The University of Freiburg in the southwestern state of Baden-Württemberg suspended its academic program with the Iranian regime-controlled University of Isfahan because of political conflicts in Iran, The Jerusalem Post can reveal on Wednesday.

The Post located a webpage in Persian on the University of Isfahan’s website that showcases and celebrates the annual al-Quds rally that urges the elimination of the Jewish state. The webpage shows an al-Quds demonstration against Israel from 2021.

Bastian Strauch, a spokesman for the University of Freiburg, told the Post that the academic exchange program was suspended in 2019 because of “growing political conflicts in Iran” as well as conflicts in “bilateral educational cooperation between Iran and Germany.” Strauch added that “Only a few students are currently still attending the University of Freiburg. Students from Freiburg have not attended Isfahan University.”

The Iranian regime-controlled Metropolises News Agency (formerly called the Isfahan Municipality News Agency) reported in May on Isfahan celebrating al-Quds Day 2021. Mashregh News, a website close to the security and intelligence organizations in Iran, stressed when discussing the al-Quds Day rally in Isfahan in May “the necessity of liberating occupied Jerusalem.”

When asked about the new outbreak of genocidal antisemitism on the website of Isfahan University, Strauch said “The University of Freiburg strongly condemns all forms of antisemitism. In 2016, the university explicitly criticized Isfahan University and asked its management to distance itself from antisemitic tendencies, which the university subsequently did.”

The reference to 2016 appears to be when the Islamic Association of the University of Isfahan announced a Holocaust cartoon contest that has in the past mocked the Shoah and denied the existence of the Holocaust.

Strauch said that in order to “reactivate” the cooperation between Freiburg and Isfahan the partnership “would be examined in detail beforehand.” He said that academic cooperation would aim to support “marginalized science and civil society.”

Israel’s government told the Post that it seeks to isolate Iranian regime-controlled institutions and block their cooperation with the West due to Tehran’s nuclear program and ballistic missile program. German intelligence reports examined by the Post reveal the presence of pro-Islamic Republic Iranians in Germany who seek to extract knowledge and technology for the Islamic Republic’s military and nuclear programs.

Freiburg has maintained a controversial city partnership with the Iranian regime in Isfahan for nearly two decades. Freiburg is the only German city that has a twin-city partnership with an Iranian city.
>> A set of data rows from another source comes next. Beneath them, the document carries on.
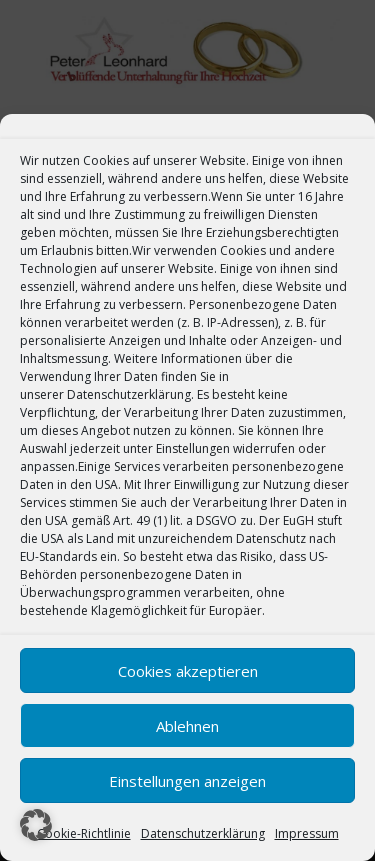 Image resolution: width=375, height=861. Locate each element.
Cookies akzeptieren (188, 671)
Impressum (307, 833)
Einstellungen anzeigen (187, 781)
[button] (36, 825)
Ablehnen (187, 726)
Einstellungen (194, 448)
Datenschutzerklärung (129, 394)
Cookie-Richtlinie (84, 833) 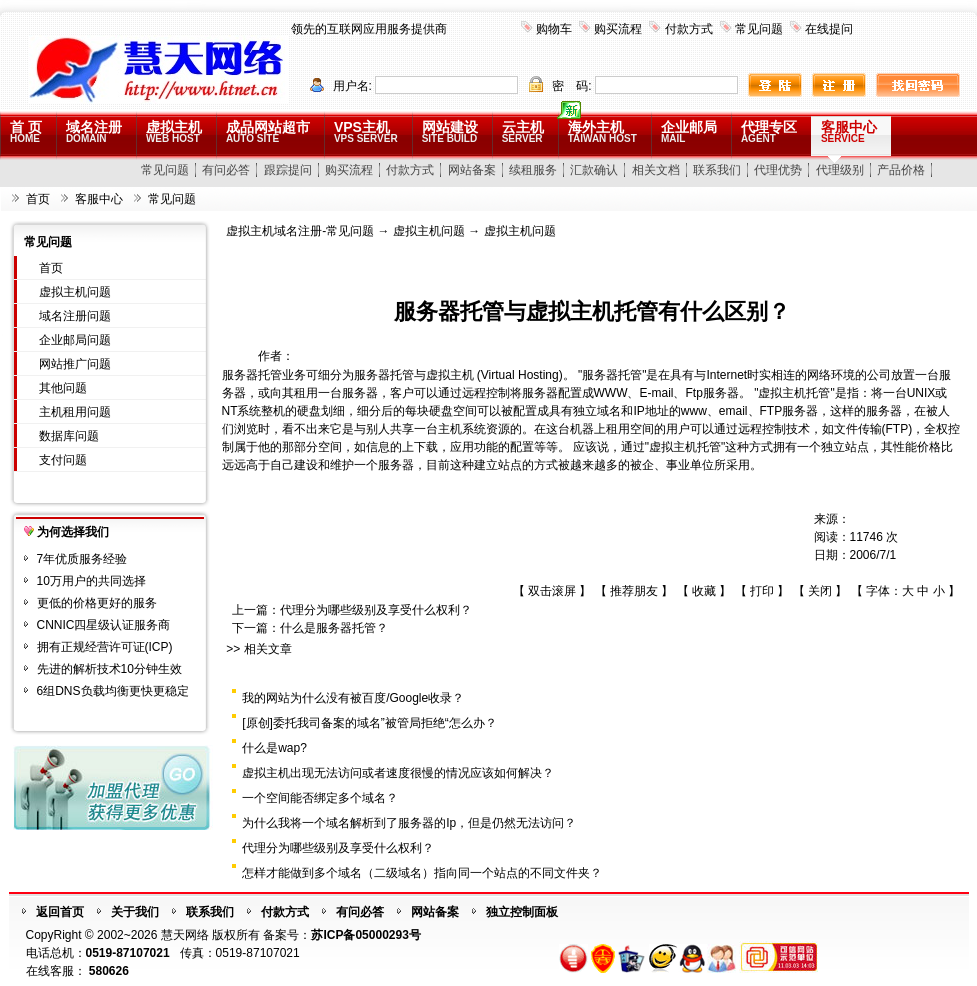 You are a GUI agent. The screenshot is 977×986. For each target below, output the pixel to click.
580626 (109, 971)
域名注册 (94, 131)
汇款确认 (594, 170)
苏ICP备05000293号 (365, 935)
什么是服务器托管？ (334, 628)
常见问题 (759, 29)
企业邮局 (689, 131)
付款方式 (689, 29)
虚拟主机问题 (75, 292)
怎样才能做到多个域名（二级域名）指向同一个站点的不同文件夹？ (422, 873)
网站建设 (450, 131)
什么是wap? (274, 748)
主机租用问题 (75, 412)
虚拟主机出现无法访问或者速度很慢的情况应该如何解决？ (398, 773)
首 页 (26, 131)
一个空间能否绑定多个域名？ (320, 798)
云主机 (523, 131)
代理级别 (840, 170)
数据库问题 (69, 436)
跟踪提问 (288, 170)
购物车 (554, 29)
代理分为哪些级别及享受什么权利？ (376, 610)
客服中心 (849, 131)
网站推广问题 (75, 364)
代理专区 (769, 131)
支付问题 (63, 460)
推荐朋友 (634, 591)
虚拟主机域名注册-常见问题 (300, 231)
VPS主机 (366, 131)
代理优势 (778, 170)
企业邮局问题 (75, 340)
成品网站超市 (268, 131)
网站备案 (472, 170)
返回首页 (60, 912)
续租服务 (533, 170)
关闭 (820, 591)
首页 (38, 199)
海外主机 (602, 131)
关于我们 (135, 912)
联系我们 (717, 170)
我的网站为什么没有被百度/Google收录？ (353, 698)
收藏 (704, 591)
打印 (762, 591)
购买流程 (618, 29)
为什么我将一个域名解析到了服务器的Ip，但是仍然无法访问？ (409, 823)
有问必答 (226, 170)
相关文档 (656, 170)
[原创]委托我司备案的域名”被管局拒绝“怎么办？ (369, 723)
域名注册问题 (75, 316)
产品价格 (901, 170)
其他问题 (63, 388)
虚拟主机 (174, 131)
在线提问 (829, 29)
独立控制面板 (522, 912) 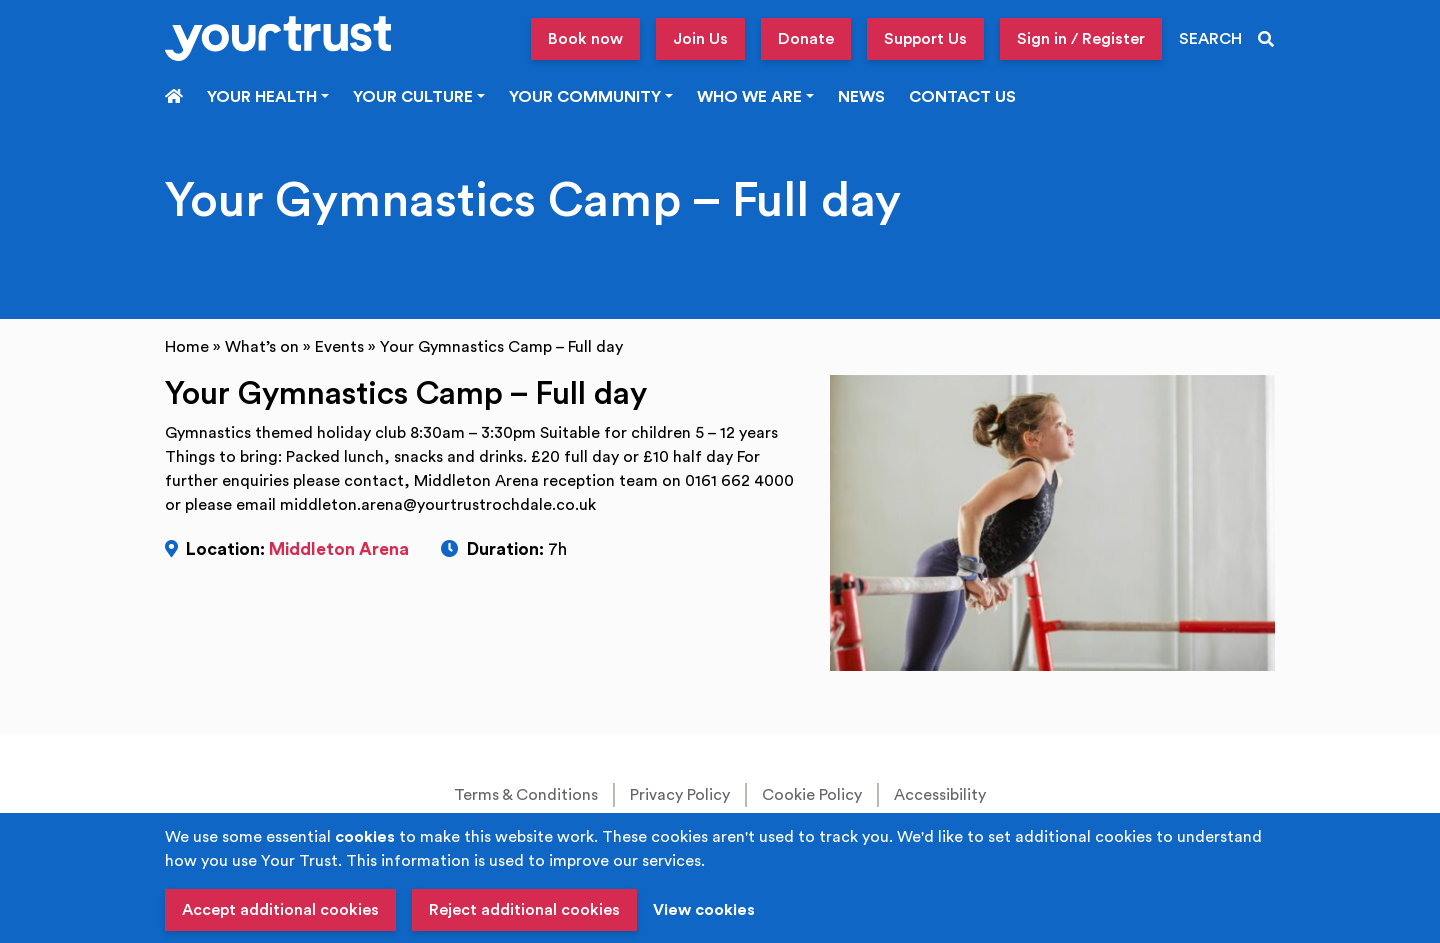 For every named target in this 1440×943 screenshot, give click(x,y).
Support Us (925, 39)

Dr. Kazem Moussavi, a prominent Iranian dissident in Germany, told the Post that the authorities in Freiburg, including Freiburg’s Mayor Martin Horn, should end the city’s partnership with Isfahan. A spokeswoman for Horn said the partnership “serves to facilitate contacts and encounters between people.”

The partnership prompted the political party Jupi to initiate resolutions in the Freiburg city council in 2020 and 2021, calling for an end to the partnership. In 2020, Jupi said Freiburg should pull the plug on the partnership because Iran’s regime engages in “Holocaust denial and the persecution of homosexuals, which cannot be the basis for a friendship.”The JUPI city council member Sergio Pax said at the time there “can be no dialogue” with Iran because it “does not recognize Israel’s right to exist.”

Within the Freiburg city council, the Green Party, the Social Democratic Party (SPD) and the anti-immigration party Alternative for Germany (AfD) all support the partnership with Iran’s regime in Isfahan.

In 2008, the Post reported that the University of Freiburg invited the Iranian regime’s former president Mohammad Khatami to deliver a lecture on “Dialogue between the Islamic and Western World.” Khatami has described Zionism as the “continuation of fascism” and defended the late French Holocaust denier and Islamist Roger Garaudy.

Iranian experts say that antisemitism has mushroomed in Iran since the 1979 Islamic revolution. The revolution triggered the exodus of most Iranian Jews. Iran’s regime refuses in Isfahan refuses to investigate the brutal murder in 2012 of the 57-year-old Jewish woman Toobah Nehdaran whose body was chopped in half.